Previous studies showed that fine particulate matter (PM(sub 2.5), particles smaller than 2.5 micrometers in aerodynamic diameter) is associated with various health outcomes. Ground in situ measurements of PM(sub 2.5) concentrations are considered to be the gold standard, but are time-consuming and costly. Satellite-retrieved aerosol optical depth (AOD) products have the potential to supplement the ground monitoring networks to provide spatiotemporally-resolved PM(sub 2.5) exposure estimates. However, the coarse resolutions (e.g., 10 km) of the satellite AOD products used in previous studies make it very difficult to estimate urban-scale PM(sub 2.5) characteristics that are crucial to population-based PM(sub 2.5) health effects research.
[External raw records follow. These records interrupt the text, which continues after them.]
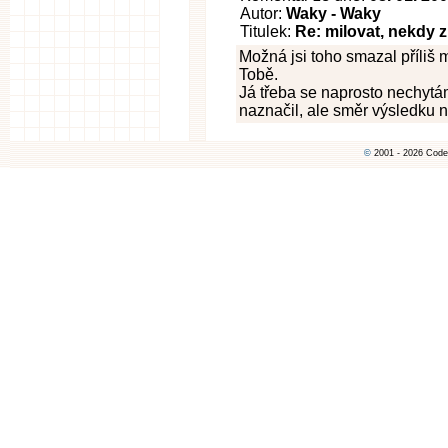
Autor:
Waky - Waky
Titulek:
Re: milovat, nekdy z
Možná jsi toho smazal příliš 
Tobě.
Já třeba se naprosto nechytám,
naznačil, ale směr výsledku ni
©
2001 - 2026 Code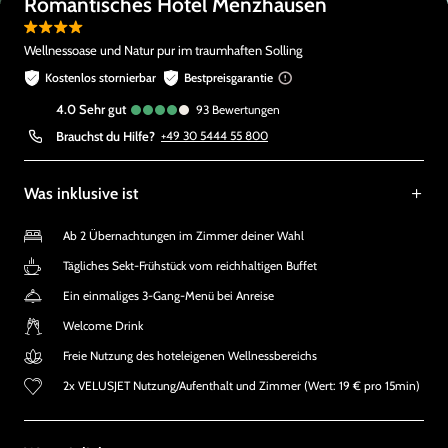
Romantisches Hotel Menzhausen
Wellnessoase und Natur pur im traumhaften Solling
Kostenlos stornierbar
Bestpreisgarantie
4.0
sehr gut
93
Bewertungen
Brauchst du Hilfe?
+49 30 5444 55 800
Was inklusive ist
Ab 2 Übernachtungen im Zimmer deiner Wahl
Tägliches Sekt-Frühstück vom reichhaltigen Buffet
Ein einmaliges 3-Gang-Menü bei Anreise
Welcome Drink
Freie Nutzung des hoteleigenen Wellnessbereichs
2x VELUSJET Nutzung/Aufenthalt und Zimmer (Wert: 19 € pro 15min)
In this paper, a new aerosol product with 1 km spatial resolution derived by the Multi-Angle Implementation of Atmospheric Correction (MAIAC) algorithm was examined using a two-stage spatial statistical model with meteorological fields (e.g., wind speed) and land use parameters (e.g., forest cover, road length, elevation, and point emissions) as ancillary variables to estimate daily mean PM(sub 2.5) concentrations. The study area is the southeastern U.S., and data for 2003 were collected from various sources. A cross validation approach was implemented for model validation. We obtained R(sup 2) of 0.83, mean prediction error (MPE) of 1.89 micrograms/cu m, and square root of the mean squared prediction errors (RMSPE) of 2.73 micrograms/cu m in model fitting, and R(sup 2) of 0.67, MPE of 2.54 micrograms/cu m, and RMSPE of 3.88 micrograms/cu m in cross validation. Both model fitting and cross validation indicate a good fit between the dependent variable and predictor variables. The results showed that 1 km spatial resolution MAIAC AOD can be used to estimate PM(sub 2.5) concentrations.